• **HOW TO COMPLETE THIS TASK**
From the first line to the last, set down the material exactly and drop every picture.

• **SUPPLIED DATA**
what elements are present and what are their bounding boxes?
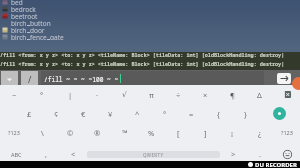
button[interactable]: Next [220,144,247,164]
staticText: ABC [11,151,22,158]
staticText: ¢ [54,109,59,119]
button[interactable]: Backspace [273,85,300,104]
button[interactable]: /fill ~ ~ ~ ~100 ~ ~ [41,71,264,86]
staticText: . [259,149,262,159]
staticText: ] [204,128,207,138]
staticText: / [28,73,32,85]
staticText: < [71,149,76,159]
staticText: birch [11,19,27,26]
button[interactable]: ?123 [0,123,28,142]
staticText: Δ [257,90,262,100]
staticText: ¥ [108,109,113,119]
staticText: ^ [135,109,140,119]
button[interactable]: Emoji [274,144,300,164]
staticText: % [148,128,155,138]
staticText: /fill ~ ~ ~ ~100 ~ ~ [44,75,119,83]
staticText: ® [94,128,101,138]
staticText: , [45,149,48,159]
staticText: = [189,109,194,119]
staticText: \ [41,128,44,138]
button[interactable]: \ [28,123,56,142]
button[interactable]: ¥ [97,104,124,123]
button[interactable]: € [70,104,97,123]
staticText: · [96,90,99,100]
staticText: ?123 [281,129,293,136]
staticText: © [67,128,74,138]
staticText: ¶ [230,90,235,100]
button[interactable]: Hide [1,71,18,87]
button[interactable]: Enter [259,104,300,123]
button[interactable]: [ [165,123,192,142]
staticText: > [231,149,236,159]
staticText: £ [27,109,32,119]
staticText: fence [30,33,47,40]
button[interactable]: × [192,85,219,104]
button[interactable]: { [205,104,232,123]
button[interactable]: ™ [111,123,138,142]
staticText: ¡ [231,128,234,138]
button[interactable]: Δ [246,85,273,104]
button[interactable]: √ [111,85,138,104]
button[interactable]: Send [277,73,291,84]
staticText: ~ [12,90,17,100]
button[interactable]: π [138,85,165,104]
button[interactable]: ° [151,104,178,123]
staticText: √ [122,90,127,99]
staticText: gate [50,33,64,40]
button[interactable]: ¢ [43,104,70,123]
button[interactable]: ¿ [246,123,273,142]
staticText: π [149,90,154,100]
button[interactable]: ° [28,85,56,104]
staticText: € [81,109,86,119]
staticText: door [30,26,45,33]
button[interactable]: ~ [0,85,28,104]
staticText: ° [40,90,44,100]
button[interactable]: ] [192,123,219,142]
staticText: birch [11,26,27,33]
button[interactable]: % [138,123,165,142]
button[interactable]: ABC [0,144,33,164]
staticText: [ [177,128,180,138]
staticText: ™ [122,128,128,138]
button[interactable]: / [21,71,38,87]
staticText: ?123 [8,129,20,136]
staticText: ¿ [258,128,262,138]
button[interactable]: , [33,144,60,164]
staticText: bed [11,0,23,5]
button[interactable]: } [232,104,259,123]
staticText: { [217,109,220,119]
staticText: bedrock [11,5,36,12]
button[interactable]: Recorder [292,77,300,90]
staticText: DU RECORDER [255,161,297,168]
staticText: ÷ [176,90,181,100]
staticText: ° [163,109,167,119]
staticText: birch [11,33,27,40]
staticText: beetroot [11,12,38,19]
staticText: } [244,109,247,119]
button[interactable]: . [247,144,274,164]
staticText: /fill <from: x y z> <to: x y z> <tileNam… [0,52,300,61]
staticText: | [68,90,73,100]
button[interactable]: QWERTY [87,151,220,158]
button[interactable]: ^ [124,104,151,123]
staticText: QWERTY [143,152,164,158]
button[interactable]: Previous [60,144,87,164]
staticText: button [30,19,51,26]
button[interactable]: | [56,85,84,104]
staticText: × [203,90,208,100]
button[interactable]: © [56,123,84,142]
button[interactable]: = [178,104,205,123]
button[interactable]: ¡ [219,123,246,142]
staticText: /fill <from: x y z> <to: x y z> <tileNam… [0,61,300,70]
button[interactable]: ¶ [219,85,246,104]
button[interactable]: ® [84,123,111,142]
button[interactable]: ?123 [273,123,300,142]
button[interactable]: £ [15,104,43,123]
button[interactable]: ÷ [165,85,192,104]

• **SOLUTION**
what elements are present and what are their bounding boxes?
button[interactable]: Next [220,144,247,164]
staticText: ABC [11,151,22,158]
staticText: ¢ [54,109,59,119]
button[interactable]: Backspace [273,85,300,104]
button[interactable]: /fill ~ ~ ~ ~100 ~ ~ [41,71,264,86]
staticText: . [259,149,262,159]
staticText: ] [204,128,207,138]
staticText: / [28,73,32,85]
staticText: < [71,149,76,159]
staticText: birch [11,19,27,26]
button[interactable]: ?123 [0,123,28,142]
staticText: Δ [257,90,262,100]
staticText: ¥ [108,109,113,119]
staticText: ^ [135,109,140,119]
button[interactable]: Emoji [274,144,300,164]
staticText: % [148,128,155,138]
staticText: /fill ~ ~ ~ ~100 ~ ~ [44,75,119,83]
staticText: ® [94,128,101,138]
staticText: , [45,149,48,159]
staticText: = [189,109,194,119]
staticText: \ [41,128,44,138]
button[interactable]: \ [28,123,56,142]
button[interactable]: ¥ [97,104,124,123]
button[interactable]: € [70,104,97,123]
staticText: · [96,90,99,100]
staticText: ?123 [281,129,293,136]
staticText: © [67,128,74,138]
staticText: ¶ [230,90,235,100]
button[interactable]: Hide [1,71,18,87]
button[interactable]: Enter [259,104,300,123]
button[interactable]: [ [165,123,192,142]
staticText: > [231,149,236,159]
staticText: £ [27,109,32,119]
staticText: fence [30,33,47,40]
button[interactable]: × [192,85,219,104]
button[interactable]: { [205,104,232,123]
button[interactable]: ™ [111,123,138,142]
staticText: ¡ [231,128,234,138]
button[interactable]: Δ [246,85,273,104]
button[interactable]: √ [111,85,138,104]
button[interactable]: Send [277,73,291,84]
staticText: ~ [12,90,17,100]
button[interactable]: π [138,85,165,104]
button[interactable]: ° [151,104,178,123]
staticText: √ [122,90,127,99]
staticText: gate [50,33,64,40]
button[interactable]: ¢ [43,104,70,123]
button[interactable]: ¿ [246,123,273,142]
staticText: π [149,90,154,100]
button[interactable]: ° [28,85,56,104]
staticText: € [81,109,86,119]
staticText: door [30,26,45,33]
button[interactable]: ~ [0,85,28,104]
staticText: ° [40,90,44,100]
button[interactable]: ] [192,123,219,142]
staticText: birch [11,26,27,33]
button[interactable]: % [138,123,165,142]
button[interactable]: ABC [0,144,33,164]
staticText: [ [177,128,180,138]
staticText: ™ [122,128,128,138]
button[interactable]: / [21,71,38,87]
staticText: ?123 [8,129,20,136]
staticText: ¿ [258,128,262,138]
button[interactable]: , [33,144,60,164]
staticText: bed [11,0,23,5]
button[interactable]: } [232,104,259,123]
staticText: { [217,109,220,119]
staticText: bedrock [11,5,36,12]
button[interactable]: Recorder [292,77,300,90]
staticText: DU RECORDER [255,161,297,168]
staticText: ÷ [176,90,181,100]
staticText: ° [163,109,167,119]
staticText: birch [11,33,27,40]
staticText: beetroot [11,12,38,19]
staticText: } [244,109,247,119]
button[interactable]: . [247,144,274,164]
staticText: /fill <from: x y z> <to: x y z> <tileNam… [0,52,300,61]
staticText: | [68,90,73,100]
button[interactable]: QWERTY [87,151,220,158]
button[interactable]: ^ [124,104,151,123]
staticText: QWERTY [143,152,164,158]
button[interactable]: Previous [60,144,87,164]
staticText: button [30,19,51,26]
button[interactable]: | [56,85,84,104]
staticText: × [203,90,208,100]
button[interactable]: © [56,123,84,142]
button[interactable]: = [178,104,205,123]
button[interactable]: ¡ [219,123,246,142]
staticText: /fill <from: x y z> <to: x y z> <tileNam… [0,61,300,70]
button[interactable]: ¶ [219,85,246,104]
button[interactable]: ® [84,123,111,142]
button[interactable]: ?123 [273,123,300,142]
button[interactable]: £ [15,104,43,123]
button[interactable]: ÷ [165,85,192,104]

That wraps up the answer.